Goal × Context

Translation on a transparent display the size of a postage stamp.

Visual Translation was one of the rock multimodal AI experiences for the new form factor, display AI glasses that Meta had been brewing for years. It aimed to add value proposition to the new consumer wearable and find its product market fit by allowing users to take actions on what they see, translating on the go, all without the need to reach for their phone, hence staying connected with the world and the people around them.

I categorized translation scenarios around 2 use cases:

‍Short-form texts — menus, street signs. Fast, glanceable.
‍Long-form texts — posters, paragraphs. More text than fits in one glance.

As sole designer, I owned the interaction model, on-display rendering & navigation, gesture vocabulary, and the design POV for silent trigger for multimodal AI experiences. I partnered with the Interaction Model and User Education teams to shape and define the platform-wide gesture patterns and contextual gesture tutorials.

Pain Points × Problem Statement

"It's like dancing on a small table."

Visual Translation is one of those experiences that had to be iterated heavily based on the feedback from how users interact with it.
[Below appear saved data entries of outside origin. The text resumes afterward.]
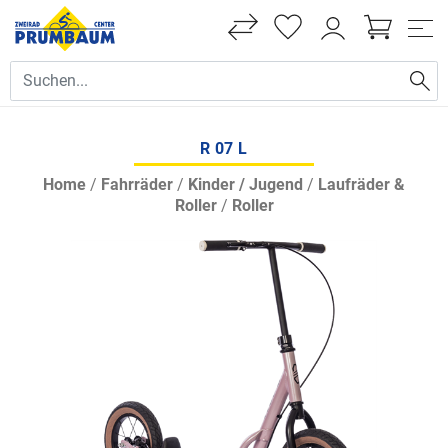
R 07 L
Home
/
Fahrräder
/
Kinder / Jugend
/
Laufräder &
Roller
/
Roller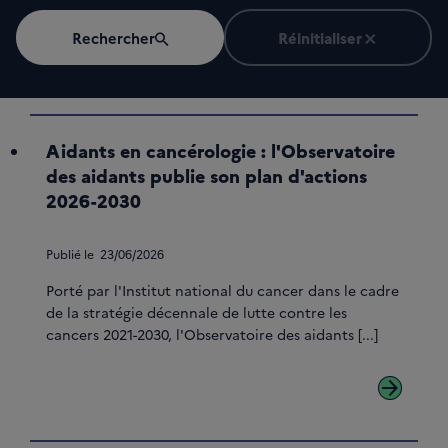
Rechercher
Réinitialiser
Aidants en cancérologie : l'Observatoire
des aidants publie son plan d'actions
2026-2030
Publié le
23/06/2026
Porté par l'Institut national du cancer dans le cadre
de la stratégie décennale de lutte contre les
cancers 2021-2030, l'Observatoire des aidants [...]
arrow_forward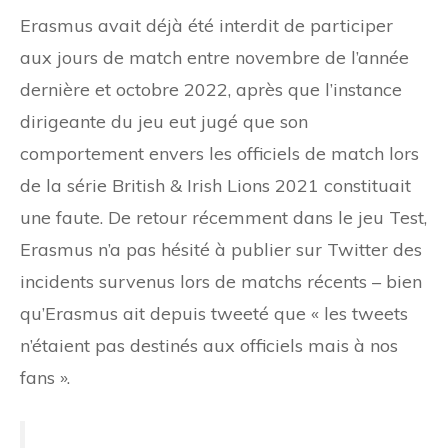
Erasmus avait déjà été interdit de participer
aux jours de match entre novembre de l’année
dernière et octobre 2022, après que l’instance
dirigeante du jeu eut jugé que son
comportement envers les officiels de match lors
de la série British & Irish Lions 2021 constituait
une faute. De retour récemment dans le jeu Test,
Erasmus n’a pas hésité à publier sur Twitter des
incidents survenus lors de matchs récents – bien
qu’Erasmus ait depuis tweeté que « les tweets
n’étaient pas destinés aux officiels mais à nos
fans ».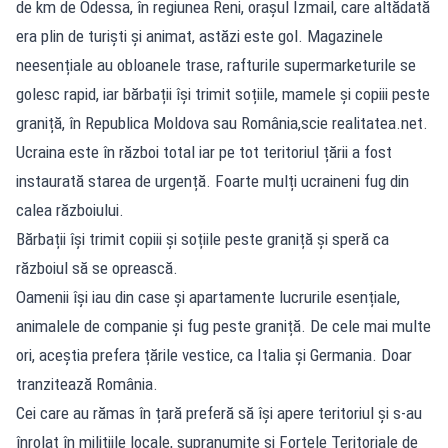
de km de Odessa, în regiunea Reni, orașul Izmail, care altădată
era plin de turiști și animat, astăzi este gol. Magazinele
neesențiale au obloanele trase, rafturile supermarketurile se
golesc rapid, iar bărbații își trimit soțiile, mamele și copiii peste
graniță, în Republica Moldova sau România,scie realitatea.net.
Ucraina este în război total iar pe tot teritoriul țării a fost
instaurată starea de urgență. Foarte mulți ucraineni fug din
calea războiului.
Bărbații își trimit copiii și soțiile peste graniță și speră ca
războiul să se oprească.
Oamenii își iau din case și apartamente lucrurile esențiale,
animalele de companie și fug peste graniță. De cele mai multe
ori, aceștia prefera țările vestice, ca Italia și Germania. Doar
tranzitează România.
Cei care au rămas în țară preferă să își apere teritoriul și s-au
înrolat în milițiile locale, supranumite și Forțele Teritoriale de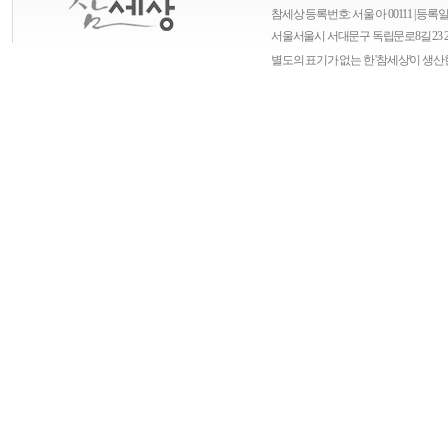
참세상 등록번호: 서울 아 00111 | 등록일자
서울
서울시 서대문구 독립문로8길 23 
별도의 표기가 없는 한 '참세상'이 생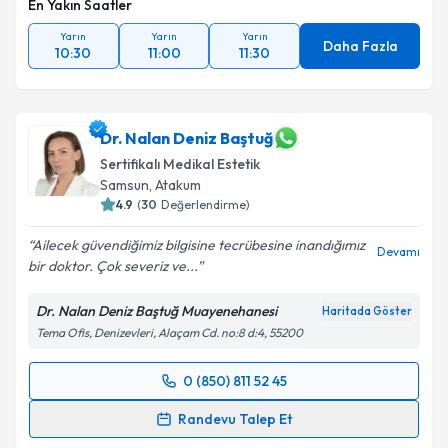
En Yakın Saatler
Yarın
Yarın
Yarın
Daha Fazla
10:30
11:00
11:30
Dr. Nalan Deniz Baştuğ
Sertifikalı Medikal Estetik
Samsun
, Atakum
4.9
(
30
Değerlendirme)
Ailecek güvendiğimiz bilgisine tecrübesine inandığımız
Devamı
bir doktor. Çok severiz ve...
Dr. Nalan Deniz Baştuğ Muayenehanesi
Haritada Göster
Tema Ofis, Denizevleri, Alaçam Cd. no:8 d:4, 55200
0 (850) 811 52 45
Randevu Takvimi Talebi
Randevu Talep Et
In the initial stages, we learned the following challenges from user research studies and internal employee testings (dogfooding):

Discovery — Users didn't know they could zoom or pan on our small 600 x 600px display. They'd miss half a translated menu and walk away thinking the feature was broken.
Gesture friction — Captouch (on the temple of the glasses) swipes were easily mistaken for taps when users wiped up or down to zoom. Head IMU (Inertial Measurement Unit) panning was jittery and too sensitive — a small head movement sent the view flying, not to mention if user is on the move or in transit as the new form factor device is designed for on the go scenarios.
Legibility — The small screen made reading real-world text and its translation difficult.

Each problem on its own felt like a fix. Together, they were a trust problem. If the user can't discover, can't navigate, and can't read the translation, the AI feels broken regardless of whether the model is right.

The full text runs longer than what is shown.